**Directions:**
Search the data for the word "color" and copy out every line that has it.

────────────────────

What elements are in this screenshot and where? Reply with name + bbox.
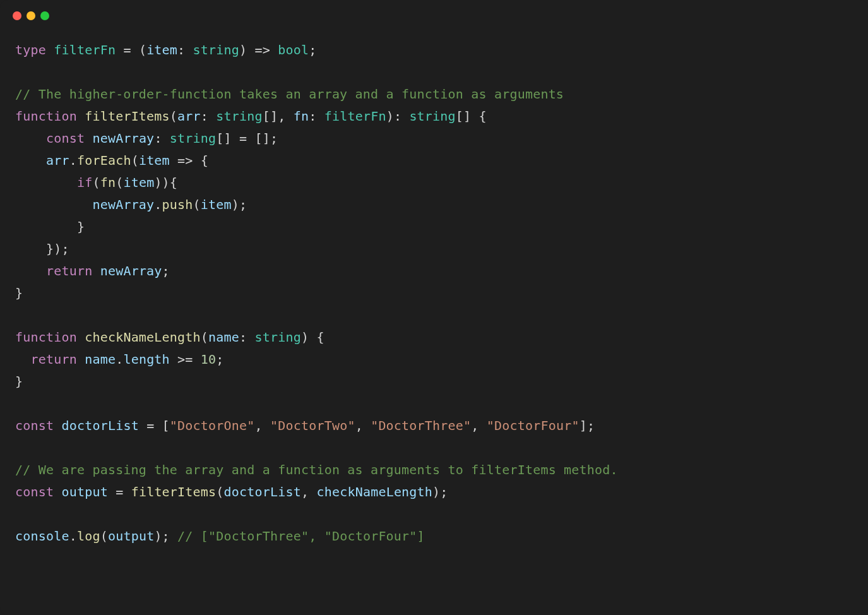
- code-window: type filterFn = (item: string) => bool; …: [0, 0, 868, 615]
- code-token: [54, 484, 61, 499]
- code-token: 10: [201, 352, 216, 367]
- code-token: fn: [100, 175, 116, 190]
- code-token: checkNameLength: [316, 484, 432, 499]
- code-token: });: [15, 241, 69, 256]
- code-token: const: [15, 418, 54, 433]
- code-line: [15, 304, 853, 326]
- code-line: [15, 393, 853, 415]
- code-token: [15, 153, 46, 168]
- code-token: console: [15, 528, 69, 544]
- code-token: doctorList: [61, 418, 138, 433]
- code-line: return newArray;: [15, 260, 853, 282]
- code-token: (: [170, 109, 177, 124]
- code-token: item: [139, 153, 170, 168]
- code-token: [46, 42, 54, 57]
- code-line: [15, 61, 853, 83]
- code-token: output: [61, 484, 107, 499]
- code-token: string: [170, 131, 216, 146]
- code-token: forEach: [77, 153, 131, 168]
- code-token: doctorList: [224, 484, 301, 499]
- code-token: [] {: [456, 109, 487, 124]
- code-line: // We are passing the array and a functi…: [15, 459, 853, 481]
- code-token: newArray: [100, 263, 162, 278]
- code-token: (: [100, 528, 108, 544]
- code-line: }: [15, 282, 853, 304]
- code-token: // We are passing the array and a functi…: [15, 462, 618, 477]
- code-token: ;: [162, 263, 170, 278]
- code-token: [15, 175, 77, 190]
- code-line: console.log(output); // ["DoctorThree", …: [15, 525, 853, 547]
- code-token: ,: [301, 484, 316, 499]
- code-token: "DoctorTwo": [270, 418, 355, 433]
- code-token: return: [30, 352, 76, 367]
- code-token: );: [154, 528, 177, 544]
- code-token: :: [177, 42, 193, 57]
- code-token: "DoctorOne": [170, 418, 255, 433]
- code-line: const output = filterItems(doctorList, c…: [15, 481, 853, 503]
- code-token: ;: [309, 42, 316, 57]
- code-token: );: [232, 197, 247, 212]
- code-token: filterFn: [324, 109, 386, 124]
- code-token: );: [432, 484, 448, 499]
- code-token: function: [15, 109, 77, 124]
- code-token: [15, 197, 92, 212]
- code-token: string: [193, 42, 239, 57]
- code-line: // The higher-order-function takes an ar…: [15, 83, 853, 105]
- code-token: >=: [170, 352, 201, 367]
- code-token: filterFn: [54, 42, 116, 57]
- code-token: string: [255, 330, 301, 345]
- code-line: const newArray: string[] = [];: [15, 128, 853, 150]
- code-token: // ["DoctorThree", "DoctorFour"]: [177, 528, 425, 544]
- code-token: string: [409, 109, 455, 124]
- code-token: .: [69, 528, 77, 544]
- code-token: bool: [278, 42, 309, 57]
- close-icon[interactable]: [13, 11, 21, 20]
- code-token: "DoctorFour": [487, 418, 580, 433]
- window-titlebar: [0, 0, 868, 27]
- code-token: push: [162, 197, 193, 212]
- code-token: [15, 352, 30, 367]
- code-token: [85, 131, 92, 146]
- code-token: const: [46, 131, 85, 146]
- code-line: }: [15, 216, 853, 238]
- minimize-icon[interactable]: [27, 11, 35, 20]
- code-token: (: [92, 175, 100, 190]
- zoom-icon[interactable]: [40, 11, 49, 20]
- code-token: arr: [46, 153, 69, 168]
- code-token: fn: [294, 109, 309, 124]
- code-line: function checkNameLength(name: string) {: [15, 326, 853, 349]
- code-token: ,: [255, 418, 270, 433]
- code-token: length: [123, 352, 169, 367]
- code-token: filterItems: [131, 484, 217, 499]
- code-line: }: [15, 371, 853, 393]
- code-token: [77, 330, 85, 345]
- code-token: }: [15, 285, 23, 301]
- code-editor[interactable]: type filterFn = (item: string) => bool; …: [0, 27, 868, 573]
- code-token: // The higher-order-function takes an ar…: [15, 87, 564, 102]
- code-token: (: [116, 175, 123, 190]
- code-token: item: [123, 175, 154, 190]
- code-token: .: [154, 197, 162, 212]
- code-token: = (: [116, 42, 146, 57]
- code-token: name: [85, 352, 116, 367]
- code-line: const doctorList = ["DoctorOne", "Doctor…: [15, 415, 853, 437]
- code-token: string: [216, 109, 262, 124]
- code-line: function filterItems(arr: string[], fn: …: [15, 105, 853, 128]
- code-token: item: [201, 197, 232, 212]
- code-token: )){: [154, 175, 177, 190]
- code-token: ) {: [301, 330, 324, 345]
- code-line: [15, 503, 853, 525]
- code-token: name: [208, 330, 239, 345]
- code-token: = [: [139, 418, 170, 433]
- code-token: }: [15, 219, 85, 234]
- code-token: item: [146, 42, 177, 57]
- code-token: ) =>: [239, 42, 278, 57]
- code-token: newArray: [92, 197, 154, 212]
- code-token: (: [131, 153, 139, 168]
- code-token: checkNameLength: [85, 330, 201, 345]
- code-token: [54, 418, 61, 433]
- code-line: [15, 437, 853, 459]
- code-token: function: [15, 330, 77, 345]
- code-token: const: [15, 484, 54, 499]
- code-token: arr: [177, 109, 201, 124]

────────────────────

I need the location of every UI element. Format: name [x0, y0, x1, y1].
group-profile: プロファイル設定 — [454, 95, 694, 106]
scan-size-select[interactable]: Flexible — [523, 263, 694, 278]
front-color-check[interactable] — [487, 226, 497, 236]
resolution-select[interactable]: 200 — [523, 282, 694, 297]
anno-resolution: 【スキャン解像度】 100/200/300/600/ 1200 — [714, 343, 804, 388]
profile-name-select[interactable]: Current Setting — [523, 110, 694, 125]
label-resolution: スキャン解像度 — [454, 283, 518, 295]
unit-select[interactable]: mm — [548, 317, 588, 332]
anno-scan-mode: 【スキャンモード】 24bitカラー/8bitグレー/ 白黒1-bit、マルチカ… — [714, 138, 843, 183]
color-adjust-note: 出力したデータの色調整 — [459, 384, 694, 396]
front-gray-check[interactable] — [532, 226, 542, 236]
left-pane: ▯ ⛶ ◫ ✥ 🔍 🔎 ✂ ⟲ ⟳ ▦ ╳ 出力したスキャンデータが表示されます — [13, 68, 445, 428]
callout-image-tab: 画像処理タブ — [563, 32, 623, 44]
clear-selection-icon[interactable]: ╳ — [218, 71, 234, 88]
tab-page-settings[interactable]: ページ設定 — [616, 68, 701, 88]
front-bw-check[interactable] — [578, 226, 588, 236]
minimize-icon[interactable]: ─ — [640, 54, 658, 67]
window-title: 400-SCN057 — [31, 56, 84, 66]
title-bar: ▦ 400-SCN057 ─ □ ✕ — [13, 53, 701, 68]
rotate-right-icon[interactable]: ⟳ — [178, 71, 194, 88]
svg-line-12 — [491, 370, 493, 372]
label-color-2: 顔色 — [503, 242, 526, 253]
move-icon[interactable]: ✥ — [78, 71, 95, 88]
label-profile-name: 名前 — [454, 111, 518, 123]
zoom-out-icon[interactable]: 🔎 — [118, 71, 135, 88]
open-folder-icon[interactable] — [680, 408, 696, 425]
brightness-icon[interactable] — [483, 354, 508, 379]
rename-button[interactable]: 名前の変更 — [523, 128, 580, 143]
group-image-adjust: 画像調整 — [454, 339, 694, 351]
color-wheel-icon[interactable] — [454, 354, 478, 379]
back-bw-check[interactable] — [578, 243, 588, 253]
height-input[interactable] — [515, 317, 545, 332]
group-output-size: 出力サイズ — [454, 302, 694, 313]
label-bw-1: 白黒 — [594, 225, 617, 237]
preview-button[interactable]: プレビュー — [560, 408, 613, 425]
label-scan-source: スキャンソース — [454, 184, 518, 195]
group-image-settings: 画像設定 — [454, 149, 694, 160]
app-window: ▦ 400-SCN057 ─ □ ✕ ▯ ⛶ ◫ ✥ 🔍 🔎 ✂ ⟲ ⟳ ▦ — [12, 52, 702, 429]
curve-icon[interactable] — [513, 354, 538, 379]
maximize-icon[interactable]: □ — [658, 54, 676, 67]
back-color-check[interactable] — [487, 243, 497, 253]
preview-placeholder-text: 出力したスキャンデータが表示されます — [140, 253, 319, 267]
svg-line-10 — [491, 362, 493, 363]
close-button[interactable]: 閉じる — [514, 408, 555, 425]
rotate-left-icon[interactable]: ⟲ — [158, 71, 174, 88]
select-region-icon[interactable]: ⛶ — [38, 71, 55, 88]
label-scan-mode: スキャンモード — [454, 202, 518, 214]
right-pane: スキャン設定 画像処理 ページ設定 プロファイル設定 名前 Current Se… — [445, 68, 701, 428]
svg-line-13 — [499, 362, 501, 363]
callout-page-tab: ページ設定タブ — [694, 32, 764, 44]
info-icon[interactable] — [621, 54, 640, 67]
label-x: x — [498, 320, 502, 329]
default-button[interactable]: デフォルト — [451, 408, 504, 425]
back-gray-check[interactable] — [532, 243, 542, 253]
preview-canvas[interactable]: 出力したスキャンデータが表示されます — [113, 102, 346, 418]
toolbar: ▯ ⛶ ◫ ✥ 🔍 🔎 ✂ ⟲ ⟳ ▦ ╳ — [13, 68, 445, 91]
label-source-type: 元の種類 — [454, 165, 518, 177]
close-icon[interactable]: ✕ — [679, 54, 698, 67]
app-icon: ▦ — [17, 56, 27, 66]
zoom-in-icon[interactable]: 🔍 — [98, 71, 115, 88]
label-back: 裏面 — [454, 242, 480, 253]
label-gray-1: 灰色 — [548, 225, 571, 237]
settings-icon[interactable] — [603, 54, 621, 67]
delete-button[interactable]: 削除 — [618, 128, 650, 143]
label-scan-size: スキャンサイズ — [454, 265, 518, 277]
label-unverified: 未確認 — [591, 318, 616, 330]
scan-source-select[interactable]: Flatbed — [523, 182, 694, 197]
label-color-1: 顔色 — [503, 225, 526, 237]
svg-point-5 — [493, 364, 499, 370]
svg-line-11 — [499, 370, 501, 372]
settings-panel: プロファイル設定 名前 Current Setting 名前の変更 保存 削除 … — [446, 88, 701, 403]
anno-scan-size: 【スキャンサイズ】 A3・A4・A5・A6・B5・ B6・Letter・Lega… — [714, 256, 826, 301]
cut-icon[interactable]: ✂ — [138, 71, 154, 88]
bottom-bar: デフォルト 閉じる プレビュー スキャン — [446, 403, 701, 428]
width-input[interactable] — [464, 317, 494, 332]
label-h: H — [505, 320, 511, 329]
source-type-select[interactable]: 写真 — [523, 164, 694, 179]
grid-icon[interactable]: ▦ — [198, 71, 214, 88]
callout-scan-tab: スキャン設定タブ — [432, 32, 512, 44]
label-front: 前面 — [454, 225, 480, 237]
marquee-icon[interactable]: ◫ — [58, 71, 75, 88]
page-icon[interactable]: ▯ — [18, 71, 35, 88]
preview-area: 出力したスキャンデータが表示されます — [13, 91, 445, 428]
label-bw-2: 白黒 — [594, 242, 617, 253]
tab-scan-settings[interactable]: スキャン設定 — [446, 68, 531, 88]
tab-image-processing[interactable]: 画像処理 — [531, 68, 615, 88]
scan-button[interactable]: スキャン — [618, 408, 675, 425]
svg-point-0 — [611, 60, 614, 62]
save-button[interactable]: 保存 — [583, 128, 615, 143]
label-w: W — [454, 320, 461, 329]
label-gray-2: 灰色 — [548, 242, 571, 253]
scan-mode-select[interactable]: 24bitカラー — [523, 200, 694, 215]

────────────────────

**Solved problem:**
front-color-check[interactable] — [487, 226, 497, 236]
color-adjust-note: 出力したデータの色調整 — [459, 384, 694, 396]
label-color-2: 顔色 — [503, 242, 526, 253]
color-wheel-icon[interactable] — [454, 354, 478, 379]
back-color-check[interactable] — [487, 243, 497, 253]
label-color-1: 顔色 — [503, 225, 526, 237]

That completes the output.